Available data
_ _ _ _ _ _ _
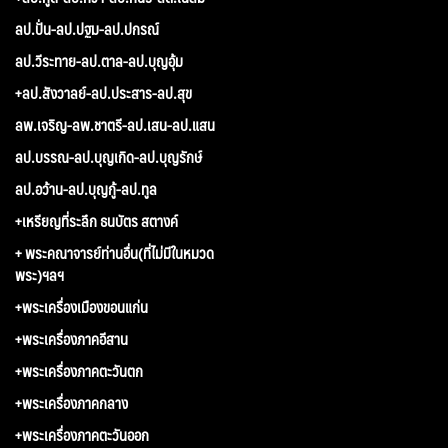
ลป.ปั่น-ลป.ปฐม-ลป.ปกรณ์
ลป.วีระทาย-ลป.ตาล-ลป.บุญอุ้ม
+ลป.สังวาลย์-ลป.ประสาร-ลป.สุข
ลพ.เจริญ-ลพ.ชาตรี-ลป.เสน-ลป.แสน
ลป.บรรณ-ลป.บุญเกิด-ลป.บุญรักษ์
ลป.อว้าน-ลป.บุญกู้-ลป.ทูล
+เหรียญที่ระลึก ธนบัตร สตางค์
+ พระคณาจารย์ท่านอื่น(ที่ไม่มีในหมวด
พระ)ฯลฯ
+พระเครื่องเมืองขอนแก่น
+พระเครื่องภาคอีสาน
+พระเครื่องภาคตะวันตก
+พระเครื่องภาคกลาง
+พระเครื่องภาคตะวันออก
_ _ _ _ _ _ _
Exercise details
Set down every record above exactly as it stands, but skip the pictures.

Task result
ลป.ปั่น-ลป.ปฐม-ลป.ปกรณ์
ลป.วีระทาย-ลป.ตาล-ลป.บุญอุ้ม
+ลป.สังวาลย์-ลป.ประสาร-ลป.สุข
ลพ.เจริญ-ลพ.ชาตรี-ลป.เสน-ลป.แสน
ลป.บรรณ-ลป.บุญเกิด-ลป.บุญรักษ์
ลป.อว้าน-ลป.บุญกู้-ลป.ทูล
+เหรียญที่ระลึก ธนบัตร สตางค์
+ พระคณาจารย์ท่านอื่น(ที่ไม่มีในหมวด
พระ)ฯลฯ
+พระเครื่องเมืองขอนแก่น
+พระเครื่องภาคอีสาน
+พระเครื่องภาคตะวันตก
+พระเครื่องภาคกลาง
+พระเครื่องภาคตะวันออก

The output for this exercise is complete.